- **Directions for this task**:
Read through the data and report every line in which the word "kawałki" occurs.

- **Data for processing**:
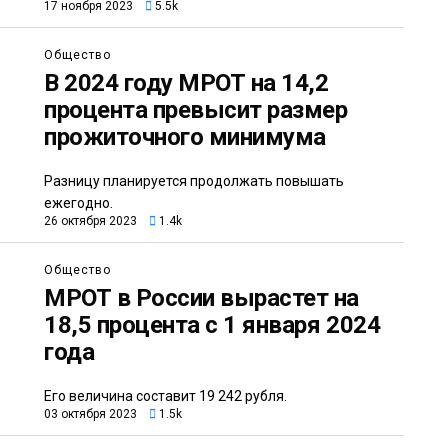
17 ноября 2023
5.5k
Общество
В 2024 году МРОТ на 14,2
процента превысит размер
прожиточного минимума
Разницу планируется продолжать повышать
ежегодно.
26 октября 2023
1.4k
Общество
МРОТ в России вырастет на
18,5 процента с 1 января 2024
года
Его величина составит 19 242 рубля.
03 октября 2023
1.5k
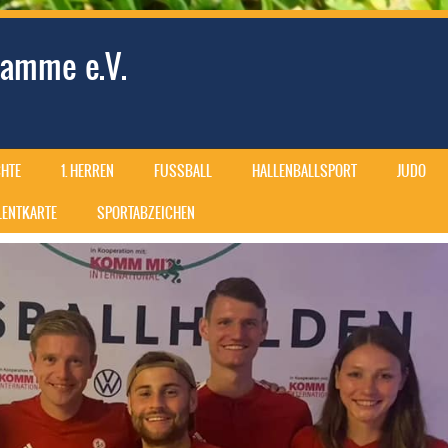
amme e.V.
HTE
1. HERREN
FUSSBALL
HALLENBALLSPORT
JUDO
ALENTKARTE
SPORTABZEICHEN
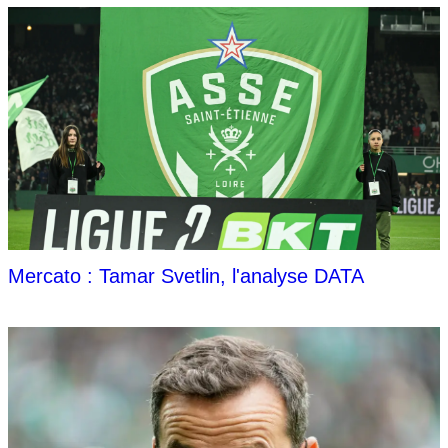
Mercato : Tamar Svetlin, l'analyse DATA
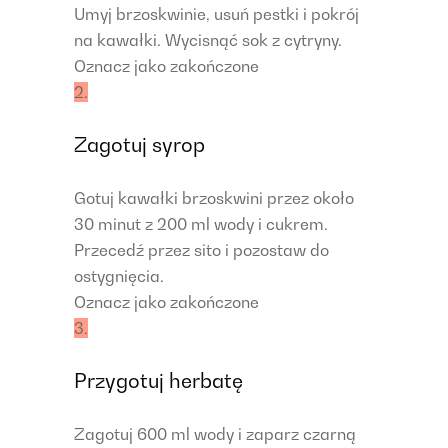
Umyj brzoskwinie, usuń pestki i pokrój
na kawałki. Wycisnąć sok z cytryny.
Oznacz jako zakończone
2.
Zagotuj syrop
Gotuj kawałki brzoskwini przez około
30 minut z 200 ml wody i cukrem.
Przecedź przez sito i pozostaw do
ostygnięcia.
Oznacz jako zakończone
3.
Przygotuj herbatę
Zagotuj 600 ml wody i zaparz czarną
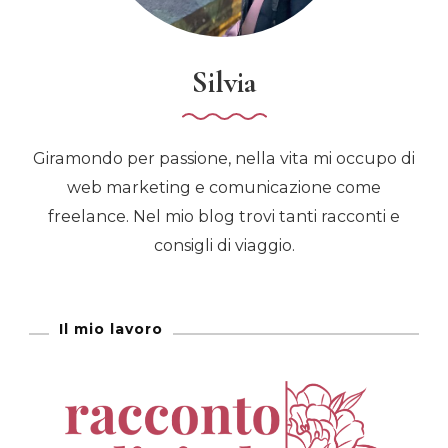
Silvia
Giramondo per passione, nella vita mi occupo di
web marketing e comunicazione come
freelance. Nel mio blog trovi tanti racconti e
consigli di viaggio.
Il mio lavoro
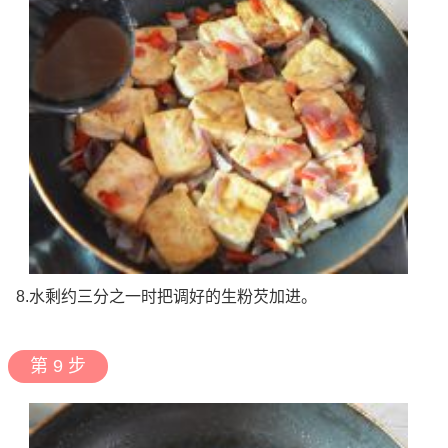
8.水剩约三分之一时把调好的生粉芡加进。
第 9 步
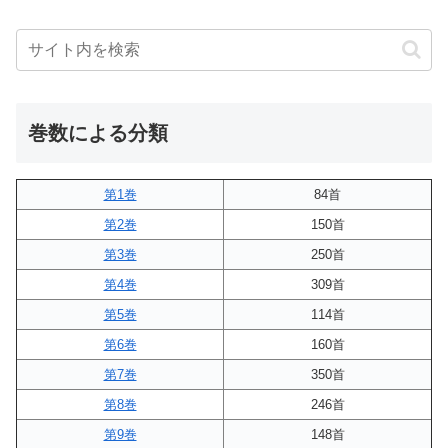
巻数による分類
第1巻
84首
第2巻
150首
第3巻
250首
第4巻
309首
第5巻
114首
第6巻
160首
第7巻
350首
第8巻
246首
第9巻
148首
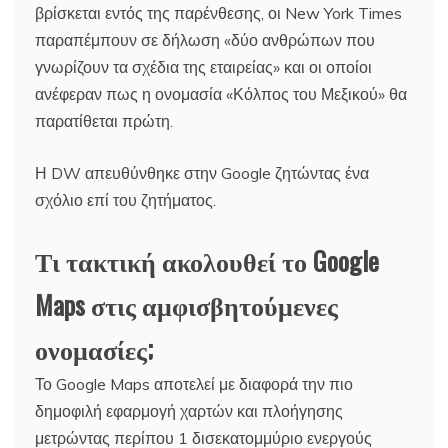
βρίσκεται εντός της παρένθεσης, οι New York Times
παραπέμπουν σε δήλωση «δύο ανθρώπων που
γνωρίζουν τα σχέδια της εταιρείας» και οι οποίοι
ανέφεραν πως η ονομασία «Κόλπος του Μεξικού» θα
παρατίθεται πρώτη.
Η DW απευθύνθηκε στην Google ζητώντας ένα
σχόλιο επί του ζητήματος.
Τι τακτική ακολουθεί το Google
Maps στις αμφισβητούμενες
ονομασίες;
Το Google Maps αποτελεί με διαφορά την πιο
δημοφιλή εφαρμογή χαρτών και πλοήγησης
μετρώντας περίπου 1 δισεκατομμύριο ενεργούς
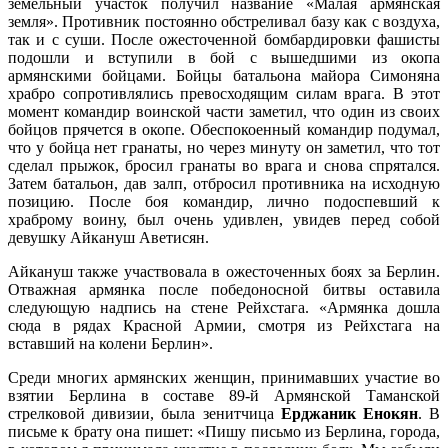
земельный участок получил название «Малая армянская
земля». Противник постоянно обстреливал базу как с воздуха,
так и с суши. После ожесточенной бомбардировки фашисты
подошли и вступили в бой с вышедшими из окопа
армянскими бойцами. Бойцы батальона майора Симоняна
храбро сопротивлялись превосходящим силам врага. В этот
момент командир воинской части заметил, что один из своих
бойцов прячется в окопе. Обеспокоенный командир подумал,
что у бойца нет гранаты, но через минуту он заметил, что тот
сделал прыжок, бросил гранаты во врага и снова спрятался.
Затем батальон, дав залп, отбросил противника на исходную
позицию. После боя командир, лично подоспевший к
храброму воину, был очень удивлен, увидев перед собой
девушку Айкануш Аветисян.
Айкануш также участвовала в ожесточенных боях за Берлин.
Отважная армянка после победоносной битвы оставила
следующую надпись на стене Рейхстага. «Армянка дошла
сюда в рядах Красной Армии, смотря из Рейхстага на
вставший на колени Берлин».
Среди многих армянских женщин, принимавших участие во
взятии Берлина в составе 89-й Армянской Таманской
стрелковой дивизии, была зенитчица
Ерджаник Енокян
. В
письме к брату она пишет: «Пишу письмо из Берлина, города,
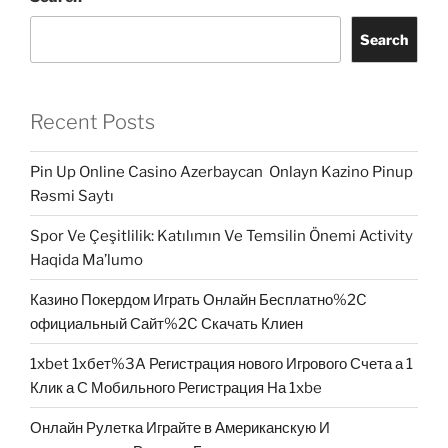
Search
Recent Posts
Pin Up Online Casino Azerbaycan ️ Onlayn Kazino Pinup
Rəsmi Saytı
Spor Ve Çeşitlilik: Katılımın Ve Temsilin Önemi Activity
Haqida Ma’lumo
Казино Покердом Играть Онлайн Бесплатно%2C
официальный Сайт%2C Скачать Клиен
1xbet 1хбет%3A Регистрация нового Игрового Счета а 1
Клик а С Мобильного Регистрация На 1xbe
Онлайн Рулетка Играйте в Американскую И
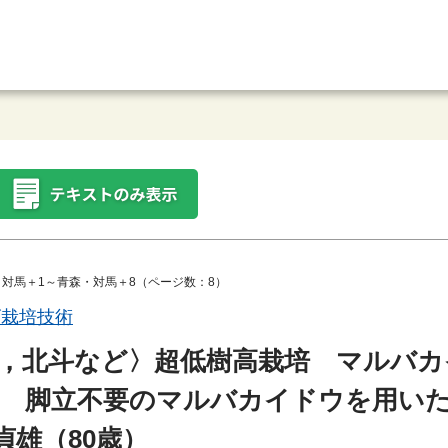
・対馬＋1～青森・対馬＋8（ページ数：8）
ゴ栽培技術
，北斗など〉超低樹高栽培 マルバカ
本植え 脚立不要のマルバカイドウを用い
貞雄（80歳）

- **Written solution**:
na kawałki. Wycisnąć sok z cytryny.
Gotuj kawałki brzoskwini przez około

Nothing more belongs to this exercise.